Sailing aboard her father’s ship is all seventeen-year-old Camille Rowen has ever wanted. But as a lady in 1855 San Francisco, her future is set: marry a man she doesn’t love in order to preseve her social standing. On her last voyage before the wedding, Camille learns the mother she has always believed dead is in fact alive and in Australia. When their Sydney-bound ship goes down in a gale, and her father dies, Camille sets out to find her mother and a map in her possession – a map believed to lead to a stone that once belonged to a legendary civilization…
I was worried before I read this book that it would turn out to be one of those sappy books that are all about soulmates and falling in lurve. You can’t blame me. Look at the cover! Look also at the trailer. However, to my surprise, I found that the novel was refreshingly brisk and while there are loads of tense moments where hearts beat in the rhythm of first love, it is not the focal point of the novel. And yes, I totally did that purple prose on purpose. Hur. I also alliterate to entertain myself.

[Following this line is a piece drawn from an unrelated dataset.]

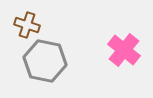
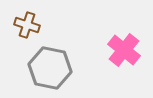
gray hexagon: moved 5 px right, 7 px down
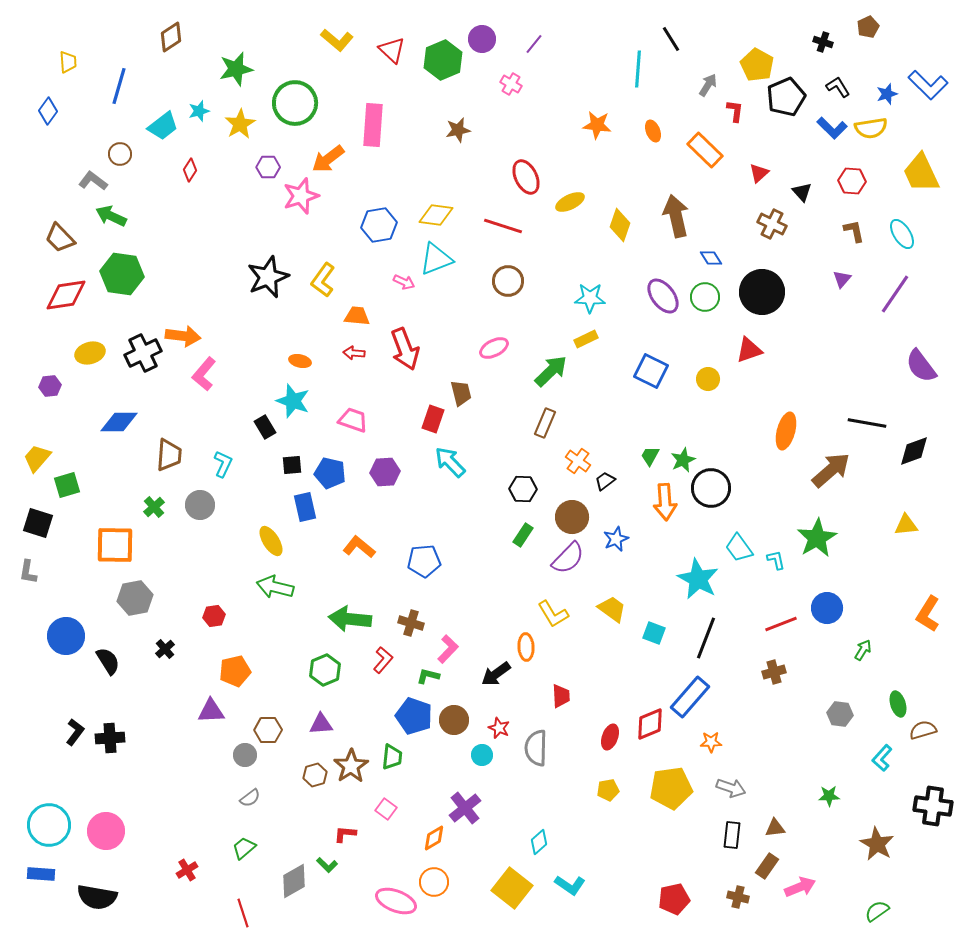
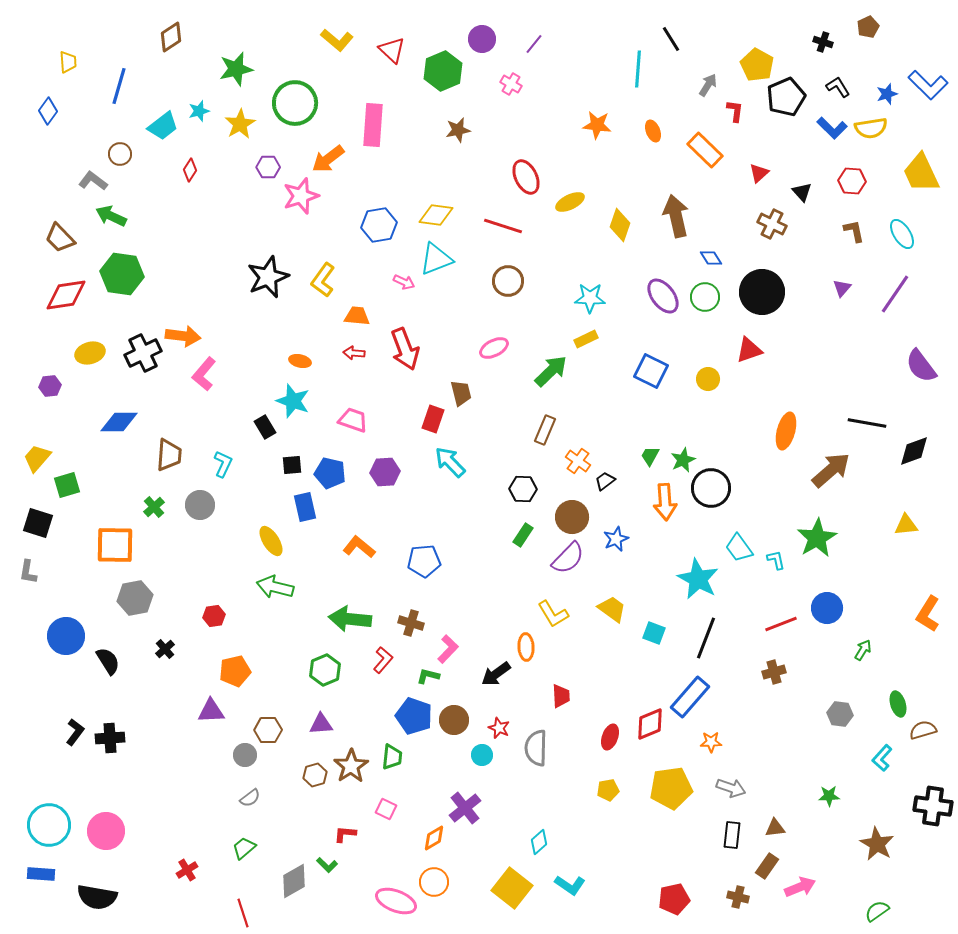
green hexagon at (443, 60): moved 11 px down
purple triangle at (842, 279): moved 9 px down
brown rectangle at (545, 423): moved 7 px down
pink square at (386, 809): rotated 10 degrees counterclockwise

Everlasting is an adventure. The kind with swords, pirates, shipwrecks, tough decisions and islands with buried treasure. The novel is populated with colourful characters who will make you chortle, who will make you seethe with anger and who will make you wish you were present right there in the novel along with two loaded pistols. There are spiders, thick and as huge as a man’s palm, that had me shivering and shuddering, there are beasties who would kill you and eat you as a snack between luncheon and dinner and there is good writing, folks.
There are themes of greed, of sacrifices, of filial piety, of acceptance and forgiveness, both of one’s own self and other people. The pace of the novel is brisk at times and I loved how minutely the author has envisioned the world her world is set in. I must say this because I am currently reading a novel that is driving me nuts with its absolutely overwhelming description that this author manages to create a world without descending into extreme verbosity. I felt the heat, felt the spray of the ocean, heard the roar of the beast.
I also liked how the romantic conflict is approached. The physical part of a relationship is addressed and considering that it’s a historical novel, I found that refreshing. She has a fiancé but he doesn’t give her thrills and she has a friend who actually does. There is no insta-love in this, thank you author, but a gradual realization of love that does not seem contrived at all.
In plain speak, I enjoyed the hell out of this novel and I recommend to all you people looking for a good book adventure to go on.